Source data:
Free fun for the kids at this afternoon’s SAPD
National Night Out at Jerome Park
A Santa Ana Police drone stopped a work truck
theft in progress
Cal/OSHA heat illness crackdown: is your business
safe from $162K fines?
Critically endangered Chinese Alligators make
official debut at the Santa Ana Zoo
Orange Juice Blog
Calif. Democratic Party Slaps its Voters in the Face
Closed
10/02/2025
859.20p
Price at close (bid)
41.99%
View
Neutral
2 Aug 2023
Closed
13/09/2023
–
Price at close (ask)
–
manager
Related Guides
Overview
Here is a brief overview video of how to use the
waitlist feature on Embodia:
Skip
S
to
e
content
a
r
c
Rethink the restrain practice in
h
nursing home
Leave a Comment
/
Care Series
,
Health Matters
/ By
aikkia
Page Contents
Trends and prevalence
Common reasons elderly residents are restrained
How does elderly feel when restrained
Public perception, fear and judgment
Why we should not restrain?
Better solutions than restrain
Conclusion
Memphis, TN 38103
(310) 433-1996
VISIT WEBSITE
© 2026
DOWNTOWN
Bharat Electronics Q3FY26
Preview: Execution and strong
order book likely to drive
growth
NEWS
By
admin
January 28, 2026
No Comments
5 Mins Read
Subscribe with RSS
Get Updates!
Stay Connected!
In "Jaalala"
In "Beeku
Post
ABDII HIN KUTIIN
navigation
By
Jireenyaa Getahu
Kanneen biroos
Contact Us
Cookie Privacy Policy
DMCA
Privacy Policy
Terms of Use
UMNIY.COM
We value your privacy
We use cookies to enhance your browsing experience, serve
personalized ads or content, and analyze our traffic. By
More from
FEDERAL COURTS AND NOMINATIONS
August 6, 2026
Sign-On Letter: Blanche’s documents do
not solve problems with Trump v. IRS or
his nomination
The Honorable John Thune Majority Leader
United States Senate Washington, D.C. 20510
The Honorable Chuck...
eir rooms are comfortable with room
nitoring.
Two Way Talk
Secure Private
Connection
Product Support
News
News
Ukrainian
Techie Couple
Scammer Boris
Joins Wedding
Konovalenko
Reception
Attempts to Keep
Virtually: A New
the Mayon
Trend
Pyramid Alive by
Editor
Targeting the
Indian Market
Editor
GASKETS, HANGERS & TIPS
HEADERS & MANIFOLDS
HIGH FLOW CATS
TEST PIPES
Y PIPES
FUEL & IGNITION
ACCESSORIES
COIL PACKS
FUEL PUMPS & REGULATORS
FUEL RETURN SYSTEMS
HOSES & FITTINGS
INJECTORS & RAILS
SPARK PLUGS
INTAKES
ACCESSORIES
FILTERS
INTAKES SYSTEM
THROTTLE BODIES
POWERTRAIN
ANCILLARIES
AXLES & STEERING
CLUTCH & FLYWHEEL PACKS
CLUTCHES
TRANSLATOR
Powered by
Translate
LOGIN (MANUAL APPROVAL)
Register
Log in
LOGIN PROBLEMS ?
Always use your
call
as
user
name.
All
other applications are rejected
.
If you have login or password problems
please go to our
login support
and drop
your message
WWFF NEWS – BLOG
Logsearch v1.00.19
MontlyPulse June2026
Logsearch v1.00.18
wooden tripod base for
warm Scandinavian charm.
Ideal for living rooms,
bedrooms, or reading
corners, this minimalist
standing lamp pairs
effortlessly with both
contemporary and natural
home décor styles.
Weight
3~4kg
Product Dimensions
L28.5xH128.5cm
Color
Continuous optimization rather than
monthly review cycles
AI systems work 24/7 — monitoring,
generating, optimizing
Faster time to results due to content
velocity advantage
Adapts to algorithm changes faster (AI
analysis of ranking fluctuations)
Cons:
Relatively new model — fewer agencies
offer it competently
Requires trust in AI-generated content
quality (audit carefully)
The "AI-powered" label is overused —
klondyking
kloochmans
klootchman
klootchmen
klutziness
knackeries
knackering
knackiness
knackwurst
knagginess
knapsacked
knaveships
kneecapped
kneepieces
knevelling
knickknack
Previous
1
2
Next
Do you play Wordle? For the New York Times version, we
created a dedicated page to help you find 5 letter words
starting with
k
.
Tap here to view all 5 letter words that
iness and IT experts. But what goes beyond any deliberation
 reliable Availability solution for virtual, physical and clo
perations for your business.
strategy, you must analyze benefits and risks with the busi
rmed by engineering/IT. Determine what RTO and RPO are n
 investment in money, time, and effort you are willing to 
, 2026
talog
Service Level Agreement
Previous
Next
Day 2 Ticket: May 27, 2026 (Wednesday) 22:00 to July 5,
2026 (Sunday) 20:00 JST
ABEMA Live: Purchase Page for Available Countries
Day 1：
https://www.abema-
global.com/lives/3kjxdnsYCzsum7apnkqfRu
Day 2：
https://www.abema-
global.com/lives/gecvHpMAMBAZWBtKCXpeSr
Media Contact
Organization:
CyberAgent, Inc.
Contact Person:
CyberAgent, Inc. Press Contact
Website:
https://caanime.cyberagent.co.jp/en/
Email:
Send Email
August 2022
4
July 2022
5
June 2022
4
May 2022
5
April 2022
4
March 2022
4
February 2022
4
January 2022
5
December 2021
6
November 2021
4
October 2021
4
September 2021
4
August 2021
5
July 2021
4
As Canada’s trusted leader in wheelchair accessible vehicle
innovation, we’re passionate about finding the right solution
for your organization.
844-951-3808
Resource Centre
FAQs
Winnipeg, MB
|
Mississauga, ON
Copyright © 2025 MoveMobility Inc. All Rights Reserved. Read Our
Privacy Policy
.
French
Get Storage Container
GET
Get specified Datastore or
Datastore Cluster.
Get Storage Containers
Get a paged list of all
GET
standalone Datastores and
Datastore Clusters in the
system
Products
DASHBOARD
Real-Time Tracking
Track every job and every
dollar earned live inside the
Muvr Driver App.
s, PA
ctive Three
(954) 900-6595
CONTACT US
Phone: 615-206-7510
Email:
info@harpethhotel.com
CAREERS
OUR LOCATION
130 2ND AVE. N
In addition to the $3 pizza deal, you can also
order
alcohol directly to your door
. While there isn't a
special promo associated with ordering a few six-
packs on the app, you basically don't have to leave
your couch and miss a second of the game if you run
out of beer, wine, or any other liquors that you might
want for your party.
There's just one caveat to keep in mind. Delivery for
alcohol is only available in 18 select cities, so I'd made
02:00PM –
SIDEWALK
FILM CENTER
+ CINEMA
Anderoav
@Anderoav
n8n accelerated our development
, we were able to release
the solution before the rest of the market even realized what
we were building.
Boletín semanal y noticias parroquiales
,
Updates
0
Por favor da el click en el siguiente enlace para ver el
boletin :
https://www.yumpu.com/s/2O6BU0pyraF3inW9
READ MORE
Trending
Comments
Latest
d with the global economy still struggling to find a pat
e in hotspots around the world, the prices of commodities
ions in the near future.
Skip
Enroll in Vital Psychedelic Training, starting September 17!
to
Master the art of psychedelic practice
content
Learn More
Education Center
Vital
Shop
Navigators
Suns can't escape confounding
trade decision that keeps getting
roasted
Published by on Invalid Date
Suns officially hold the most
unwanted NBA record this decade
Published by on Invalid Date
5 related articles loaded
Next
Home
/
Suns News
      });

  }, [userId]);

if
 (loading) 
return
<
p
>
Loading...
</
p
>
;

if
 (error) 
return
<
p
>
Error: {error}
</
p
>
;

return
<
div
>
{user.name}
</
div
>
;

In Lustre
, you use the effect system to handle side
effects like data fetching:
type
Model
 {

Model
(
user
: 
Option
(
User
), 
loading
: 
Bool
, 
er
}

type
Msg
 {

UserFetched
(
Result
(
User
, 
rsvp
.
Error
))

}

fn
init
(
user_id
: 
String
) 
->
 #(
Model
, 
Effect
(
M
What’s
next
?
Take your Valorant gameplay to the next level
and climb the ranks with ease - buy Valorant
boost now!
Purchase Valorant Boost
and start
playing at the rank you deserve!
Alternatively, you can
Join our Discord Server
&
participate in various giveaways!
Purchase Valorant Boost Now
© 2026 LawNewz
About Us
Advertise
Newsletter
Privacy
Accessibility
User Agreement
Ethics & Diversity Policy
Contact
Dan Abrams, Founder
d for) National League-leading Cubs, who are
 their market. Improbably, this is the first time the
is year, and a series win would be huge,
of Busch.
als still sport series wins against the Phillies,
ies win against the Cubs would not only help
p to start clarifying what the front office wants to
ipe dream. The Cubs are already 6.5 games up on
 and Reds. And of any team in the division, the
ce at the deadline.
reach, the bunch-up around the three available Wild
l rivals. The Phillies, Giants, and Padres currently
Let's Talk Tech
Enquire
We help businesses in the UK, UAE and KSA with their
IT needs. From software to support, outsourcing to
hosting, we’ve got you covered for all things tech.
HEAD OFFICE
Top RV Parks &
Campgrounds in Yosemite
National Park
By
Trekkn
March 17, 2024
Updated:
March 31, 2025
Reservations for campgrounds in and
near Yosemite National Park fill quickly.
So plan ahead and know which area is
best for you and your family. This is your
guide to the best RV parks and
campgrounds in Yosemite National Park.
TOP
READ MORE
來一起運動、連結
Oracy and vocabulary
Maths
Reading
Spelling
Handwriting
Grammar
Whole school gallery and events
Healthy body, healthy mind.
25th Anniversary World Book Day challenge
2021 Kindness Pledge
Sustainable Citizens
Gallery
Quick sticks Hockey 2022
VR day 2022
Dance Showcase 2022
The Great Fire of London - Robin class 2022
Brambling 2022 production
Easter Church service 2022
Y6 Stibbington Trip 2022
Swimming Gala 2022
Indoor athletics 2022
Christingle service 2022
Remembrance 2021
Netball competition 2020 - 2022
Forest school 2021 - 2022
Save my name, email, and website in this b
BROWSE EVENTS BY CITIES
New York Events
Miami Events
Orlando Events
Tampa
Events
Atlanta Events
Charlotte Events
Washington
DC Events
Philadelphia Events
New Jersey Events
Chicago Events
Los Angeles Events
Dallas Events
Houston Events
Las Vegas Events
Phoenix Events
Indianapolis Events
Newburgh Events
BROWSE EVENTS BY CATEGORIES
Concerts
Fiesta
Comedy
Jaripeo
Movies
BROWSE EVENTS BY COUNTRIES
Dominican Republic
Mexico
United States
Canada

What this task involves:
Your answer must be the lines from the first line of the records through the line containing "eir rooms are comfortable with room", copied exactly.

Answer for this exercise:
Free fun for the kids at this afternoon’s SAPD
National Night Out at Jerome Park
A Santa Ana Police drone stopped a work truck
theft in progress
Cal/OSHA heat illness crackdown: is your business
safe from $162K fines?
Critically endangered Chinese Alligators make
official debut at the Santa Ana Zoo
Orange Juice Blog
Calif. Democratic Party Slaps its Voters in the Face
Closed
10/02/2025
859.20p
Price at close (bid)
41.99%
View
Neutral
2 Aug 2023
Closed
13/09/2023
–
Price at close (ask)
–
manager
Related Guides
Overview
Here is a brief overview video of how to use the
waitlist feature on Embodia:
Skip
S
to
e
content
a
r
c
Rethink the restrain practice in
h
nursing home
Leave a Comment
/
Care Series
,
Health Matters
/ By
aikkia
Page Contents
Trends and prevalence
Common reasons elderly residents are restrained
How does elderly feel when restrained
Public perception, fear and judgment
Why we should not restrain?
Better solutions than restrain
Conclusion
Memphis, TN 38103
(310) 433-1996
VISIT WEBSITE
© 2026
DOWNTOWN
Bharat Electronics Q3FY26
Preview: Execution and strong
order book likely to drive
growth
NEWS
By
admin
January 28, 2026
No Comments
5 Mins Read
Subscribe with RSS
Get Updates!
Stay Connected!
In "Jaalala"
In "Beeku
Post
ABDII HIN KUTIIN
navigation
By
Jireenyaa Getahu
Kanneen biroos
Contact Us
Cookie Privacy Policy
DMCA
Privacy Policy
Terms of Use
UMNIY.COM
We value your privacy
We use cookies to enhance your browsing experience, serve
personalized ads or content, and analyze our traffic. By
More from
FEDERAL COURTS AND NOMINATIONS
August 6, 2026
Sign-On Letter: Blanche’s documents do
not solve problems with Trump v. IRS or
his nomination
The Honorable John Thune Majority Leader
United States Senate Washington, D.C. 20510
The Honorable Chuck...
eir rooms are comfortable with room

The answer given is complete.